AIMCO, through its wholly owned subsidiaries, AIMCO-GP, Inc. and AIMCO-LP Trust, owns a majority of the ownership interests in the AIMCO Operating Partnership. The company conducts all of its business and owns all of its assets through the AIMCO Operating Partnership.

The company operates through two business segments: conventional real estate operations, and affordable real estate operations.

The conventional real estate operations segment consists of market-rate apartments where the rent is paid by the residents. At the end of 2012, AIMCO operated 175 conventional properties with 55,879 units.

In the affordable real estate operations segment, rents are generally paid in whole or part, by a government agency. At December 31, 2012, the segment consisted of 90 properties with 12,098 units.

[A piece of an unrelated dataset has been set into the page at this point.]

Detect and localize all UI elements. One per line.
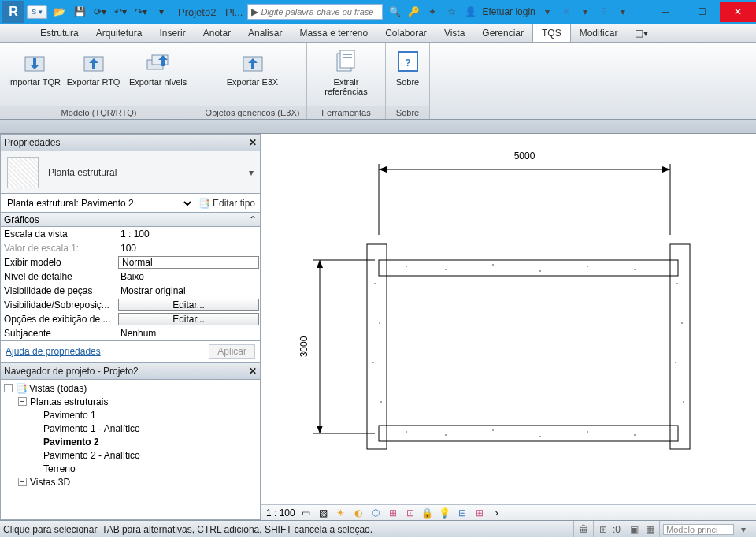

The company owns and manages a broad range of real estate properties including suburban garden-style, urban high-rise properties, etc. at a range of average monthly rental rates. AIMCO's real estate operations comprise a dedicated construction services group which manages all on-site improvements other than routine maintenance. The company undertakes the redevelopment work to add value to the properties ranging from minor to thorough renovation. It conducts the redevelopment through a specialized redevelopment and construction services group, which includes developers, engineers, architects and construction managers, to oversee the projects.

Key Metrics

The company recorded revenues of $984 million in the fiscal year ending December 2014, an increase of 4.7% compared to fiscal 2013. Its net income was $309 million in fiscal 2014, compared to a net income of $207 million in the preceding year.